[THE TASK]: What is needed is a word-for-word copy of the lines below from the one with "осумдесет и прва..." through the one with "Cinque sedi operative in Italia, dove davvero", both included, with every picture left out.

── PROVIDED MATERIAL ──

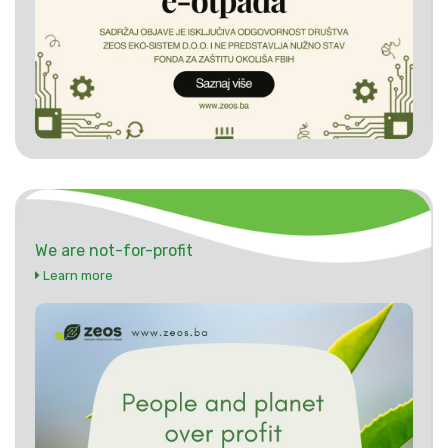
We are not-for-profit
Learn more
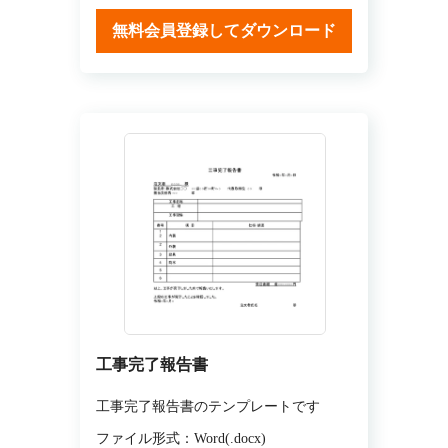
無料会員登録してダウンロード
工事完了報告書
工事完了報告書のテンプレートです
ファイル形式：Word(.docx)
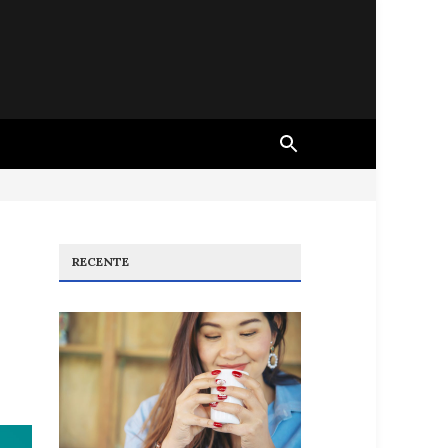
RECENTE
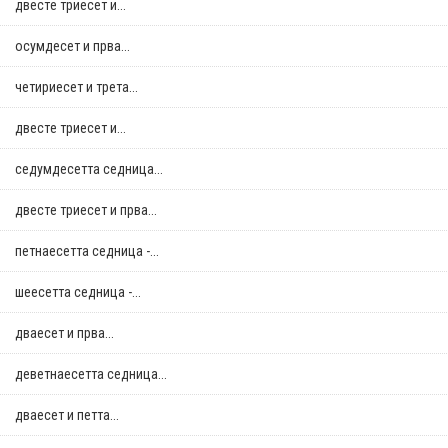
двестe триесет и...
осумдесет и прва...
четириесет и трета...
двестe триесет и...
седумдесетта седница...
двестe триесет и прва...
петнаесетта седница -...
шеесетта седница -...
дваесет и прва...
деветнаесетта седница...
дваесет и петта...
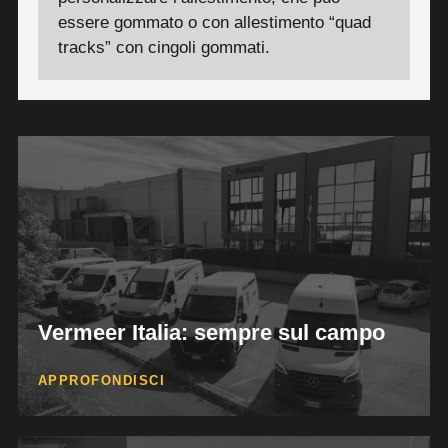
essere gommato o con allestimento “quad
tracks” con cingoli gommati.
Cinque sedi operative in Italia, dove davvero
Vermeer Italia: sempre sul campo
serve. Logistica efficiente, supporto diretto e
formazione tecnica costante.
APPROFONDISCI
Più vicini, più reattivi.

───

[ANSWER BOX]:
осумдесет и прва...
четириесет и трета...
двестe триесет и...
седумдесетта седница...
двестe триесет и прва...
петнаесетта седница -...
шеесетта седница -...
дваесет и прва...
деветнаесетта седница...
дваесет и петта...
essere gommato o con allestimento “quad
tracks” con cingoli gommati.
Cinque sedi operative in Italia, dove davvero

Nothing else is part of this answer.